A community investment fund run through the Milwaukee Health Care Partnership received $1.9 million in total contributions from the five largest health systems in the Milwaukee area this year, boosting its annual budget by 12 percent compared to last year.
The fund was established in 2007 to improve access to health care for low income Milwaukee County residents. The partnership is a public-private association of local hospital networks and health care providers in the area dedicated to improving access to care for low-income populations.
Last year, the five systems — Aurora Health Care, Children’s Hospital and Health System, Columbia St. Mary’s, Froedtert Health, and Wheaton Franciscan Health Care — contributed a total of $1.7 million to the fund.
"The health systems have very committed conversations about where they believe the best investments are," said Milwaukee Health Care Partnership spokesperson Clare Reardon. "The increase was really just more of a reflection of how the health systems could leverage resources for their annual contributions."
Of the 2016 contributions, $1.34 million will be distributed among the city's Federally Qualified Health Centers, the Medical College of Wisconsin Child Psychiatric Consultation Program, and the Milwaukee Center for Independence's Whole Health Clinical Group to increase access. Another $436,000 will go toward FQHCs, Bread of Healing Clinic's Free Community Clinic Collaborative and the Wisconsin Statewide Health Information network to improve care coordination and health service navigation.

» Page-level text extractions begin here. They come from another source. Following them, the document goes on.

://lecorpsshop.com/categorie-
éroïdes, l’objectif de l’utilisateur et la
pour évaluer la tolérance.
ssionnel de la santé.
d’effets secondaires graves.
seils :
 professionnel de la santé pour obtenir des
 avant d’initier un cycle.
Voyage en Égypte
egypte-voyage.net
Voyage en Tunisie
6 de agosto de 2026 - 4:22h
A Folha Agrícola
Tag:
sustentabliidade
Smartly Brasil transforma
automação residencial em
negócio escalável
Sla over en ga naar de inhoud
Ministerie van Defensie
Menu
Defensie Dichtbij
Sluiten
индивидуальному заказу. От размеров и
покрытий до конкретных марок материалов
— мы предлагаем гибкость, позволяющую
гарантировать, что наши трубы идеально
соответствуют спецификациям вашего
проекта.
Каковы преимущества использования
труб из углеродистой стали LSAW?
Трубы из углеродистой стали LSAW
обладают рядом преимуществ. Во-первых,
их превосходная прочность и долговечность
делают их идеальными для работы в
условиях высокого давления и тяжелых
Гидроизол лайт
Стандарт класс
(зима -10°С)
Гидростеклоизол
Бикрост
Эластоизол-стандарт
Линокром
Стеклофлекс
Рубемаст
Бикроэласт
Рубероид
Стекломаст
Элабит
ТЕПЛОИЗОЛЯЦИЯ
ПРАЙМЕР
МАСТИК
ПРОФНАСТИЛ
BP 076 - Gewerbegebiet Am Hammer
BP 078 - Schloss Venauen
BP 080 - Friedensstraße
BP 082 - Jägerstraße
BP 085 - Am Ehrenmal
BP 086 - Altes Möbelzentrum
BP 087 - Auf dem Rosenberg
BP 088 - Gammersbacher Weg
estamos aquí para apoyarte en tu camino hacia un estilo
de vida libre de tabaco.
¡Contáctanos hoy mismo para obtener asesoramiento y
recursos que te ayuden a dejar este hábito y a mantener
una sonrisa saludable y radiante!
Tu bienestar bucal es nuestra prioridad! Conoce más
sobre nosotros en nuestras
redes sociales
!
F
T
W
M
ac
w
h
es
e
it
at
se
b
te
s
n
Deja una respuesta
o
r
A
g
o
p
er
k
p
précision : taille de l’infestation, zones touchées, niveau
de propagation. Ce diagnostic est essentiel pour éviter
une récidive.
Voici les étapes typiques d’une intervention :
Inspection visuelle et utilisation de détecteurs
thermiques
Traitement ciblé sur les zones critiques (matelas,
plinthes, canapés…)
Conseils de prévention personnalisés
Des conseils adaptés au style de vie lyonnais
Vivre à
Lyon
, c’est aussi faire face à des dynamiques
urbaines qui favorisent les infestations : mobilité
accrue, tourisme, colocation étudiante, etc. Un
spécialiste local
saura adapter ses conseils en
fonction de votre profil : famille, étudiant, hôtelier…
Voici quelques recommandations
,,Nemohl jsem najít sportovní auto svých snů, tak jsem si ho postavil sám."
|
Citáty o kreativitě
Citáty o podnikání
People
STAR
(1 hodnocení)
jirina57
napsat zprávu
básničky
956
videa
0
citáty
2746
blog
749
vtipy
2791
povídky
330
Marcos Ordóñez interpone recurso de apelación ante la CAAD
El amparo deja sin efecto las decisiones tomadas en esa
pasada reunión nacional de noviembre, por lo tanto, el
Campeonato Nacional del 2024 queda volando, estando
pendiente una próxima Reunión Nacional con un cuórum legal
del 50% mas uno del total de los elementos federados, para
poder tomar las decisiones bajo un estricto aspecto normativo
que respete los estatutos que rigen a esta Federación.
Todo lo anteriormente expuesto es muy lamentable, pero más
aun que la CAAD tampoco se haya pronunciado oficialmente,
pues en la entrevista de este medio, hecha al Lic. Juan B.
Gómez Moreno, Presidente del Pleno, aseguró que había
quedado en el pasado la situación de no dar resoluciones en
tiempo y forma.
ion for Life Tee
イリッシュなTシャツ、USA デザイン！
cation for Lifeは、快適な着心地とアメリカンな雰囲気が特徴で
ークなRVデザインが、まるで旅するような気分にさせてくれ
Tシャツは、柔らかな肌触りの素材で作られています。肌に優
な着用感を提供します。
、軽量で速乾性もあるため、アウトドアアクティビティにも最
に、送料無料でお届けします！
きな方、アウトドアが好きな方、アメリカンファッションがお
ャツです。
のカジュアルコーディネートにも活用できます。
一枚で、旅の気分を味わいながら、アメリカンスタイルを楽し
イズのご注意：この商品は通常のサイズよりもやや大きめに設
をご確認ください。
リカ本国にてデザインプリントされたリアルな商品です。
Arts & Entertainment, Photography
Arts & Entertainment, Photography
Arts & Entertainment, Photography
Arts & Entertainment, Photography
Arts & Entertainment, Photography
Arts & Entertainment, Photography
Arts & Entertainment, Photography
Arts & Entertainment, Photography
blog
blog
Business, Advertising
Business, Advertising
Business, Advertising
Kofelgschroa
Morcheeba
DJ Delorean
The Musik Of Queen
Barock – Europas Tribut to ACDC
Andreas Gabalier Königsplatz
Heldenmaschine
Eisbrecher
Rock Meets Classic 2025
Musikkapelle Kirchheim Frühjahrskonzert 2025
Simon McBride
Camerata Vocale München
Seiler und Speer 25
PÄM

The remaining $124,000 will support the Milwaukee County Oral Health Task Force and the organization's own Behavioral Health Steering Committee to improve "community collaboration."
“Through the partnership, Milwaukee’s health systems work together to secure health insurance coverage, improve access to health care services, and enhance care coordination for the most vulnerable in our community," said Cathy Jacobson, chief executive officer of Froedtert Health and chair of the partnership's board. "Our shared community investments are aligned with the partnership’s strategic priorities, and our commitment to avoid fragmented efforts.”
Jenni Sevenich, cheif executive officer of Progressive Community Health Centers, said her organization relies on contributions from organizations such the Health Care Partnership to expand services.
"Our funding as a Federally Qualified Health Center is very tight, so for the health systems to contribute to that knowing the importance of it both for the community and for the cost of health care and getting people care at the right place at the right time, it says a lot about their investment in the whole community," Sevenich said. "The health systems have been providing financial contributions to the (federally qualified) health centers for several years and really what these contributions have done is they have facilitated sooner expansion of services and physical facilities, which leads to better access for everybody, but the undeserved for sure."